What It Does Sentinel sits in front of every tool call an AI agent makes, scores the risk, and either blocks the action or escalates to a human. The escalation channel matches the urgency:
Low : logged silently Medium : posts to a Stream chat incident channel with approve / deny / escalate buttons so engineers can triage async High : surfaces on the dashboard with a voice copilot. The on-call engineer asks "what's this?" and says "block it" through VoiceOS Critical : auto-spawns a Tencent TRTC video war room so the team can respond together, with Sentinel reading the incident brief aloud We treat agent failures as infrastructure incidents. Same framing Cisco uses for AI Factory ops, applied to the new workload AI factories increasingly run: agents themselves.
How We Built It Layered detection. Regex heuristics short-circuit obvious threats in milliseconds. Claude Haiku handles the ambiguous band where rules alone are not enough. Results are cached by call fingerprint so the hot path stays fast.
Honest evals. A 36 example labeled set runs on every server boot and is shown live in the dashboard footer. Current numbers: 100% precision, 95% recall, F1 0.97.
MCP first. Sentinel exposes its operational surface as a Python MCP server. VoiceOS picks it up via stdio and routes voice commands ("what's the latest critical?", "release the first one") directly to our tools. Sentinel speaks the same protocol it defends.
Stack: FastAPI backend with in memory event bus and SSE streaming. Next.js 16 + Tailwind 4 frontend with a live event table, color coded severity tiles, and an embedded Stream chat sidebar. TRTC web SDK powers the war room with browser TTS reading the brief and Web Speech API capturing voice decisions.
Challenges We Ran Into Sponsors moved underneath us as we discovered what they actually shipped.
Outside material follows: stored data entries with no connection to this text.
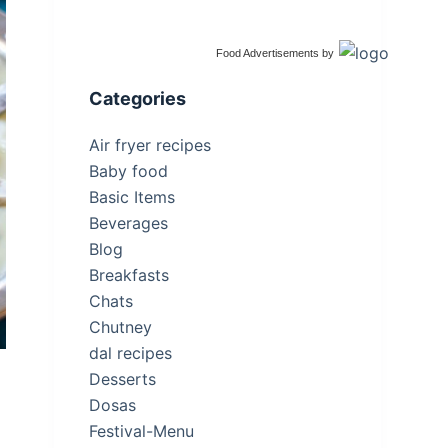
Food Advertisements
by
Categories
Air fryer recipes
Baby food
Basic Items
Beverages
Blog
Breakfasts
Chats
Chutney
dal recipes
Desserts
a
Dosas
Festival-Menu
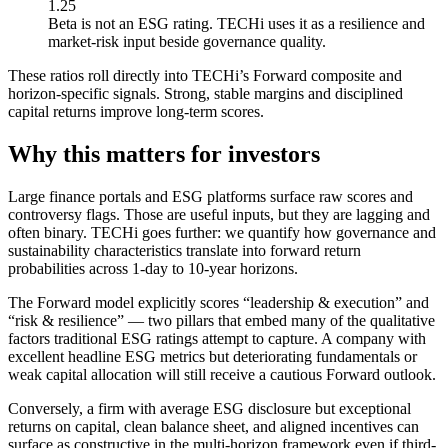
1.25
Beta is not an ESG rating. TECHi uses it as a resilience and
market-risk input beside governance quality.
These ratios roll directly into TECHi’s Forward composite and
horizon-specific signals. Strong, stable margins and disciplined
capital returns improve long-term scores.
Why this matters for investors
Large finance portals and ESG platforms surface raw scores and
controversy flags. Those are useful inputs, but they are lagging and
often binary. TECHi goes further: we quantify how governance and
sustainability characteristics translate into forward return
probabilities across 1-day to 10-year horizons.
The Forward model explicitly scores “leadership & execution” and
“risk & resilience” — two pillars that embed many of the qualitative
factors traditional ESG ratings attempt to capture. A company with
excellent headline ESG metrics but deteriorating fundamentals or
weak capital allocation will still receive a cautious Forward outlook.
Conversely, a firm with average ESG disclosure but exceptional
returns on capital, clean balance sheet, and aligned incentives can
surface as constructive in the multi-horizon framework even if third-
VoiceOS turned out to be a desktop action agent, not telephony. We redesigned the high tier escalation around voice triage of our MCP tools instead of phone calls. The integration ended up cleaner.
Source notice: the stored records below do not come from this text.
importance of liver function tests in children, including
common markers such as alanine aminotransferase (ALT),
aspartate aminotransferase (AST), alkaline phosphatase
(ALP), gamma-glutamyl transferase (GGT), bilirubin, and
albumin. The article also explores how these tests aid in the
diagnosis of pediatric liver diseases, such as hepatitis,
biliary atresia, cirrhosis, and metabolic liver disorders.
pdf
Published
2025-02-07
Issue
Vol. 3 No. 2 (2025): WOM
Tencent did not offer general compute, so we dropped the cloud deploy and focused their integration on TRTC video for the critical tier war room. Made the demo more cinematic.
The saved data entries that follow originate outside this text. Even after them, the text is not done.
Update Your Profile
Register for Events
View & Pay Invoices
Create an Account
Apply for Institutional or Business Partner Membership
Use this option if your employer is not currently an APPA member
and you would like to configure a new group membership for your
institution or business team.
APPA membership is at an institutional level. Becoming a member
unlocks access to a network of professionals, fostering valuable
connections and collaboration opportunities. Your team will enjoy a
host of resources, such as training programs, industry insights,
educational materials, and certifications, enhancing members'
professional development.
Stream Chat React v14 changed where the custom message prop lives. Tencent's UserSig algorithm uses a non standard base64 alphabet that their docs glance over. Each fix was small but each one would have killed the demo if missed.
Accomplishments We're Proud Of Four sponsor integrations working end to end, each doing a distinct job. A layered classifier that beats single prompt approaches on both speed and accuracy. A demo flow where you click one button and watch an agent attack get auto blocked, a video war room open, a brief read aloud, and the dashboard plus Stream channel update in real time.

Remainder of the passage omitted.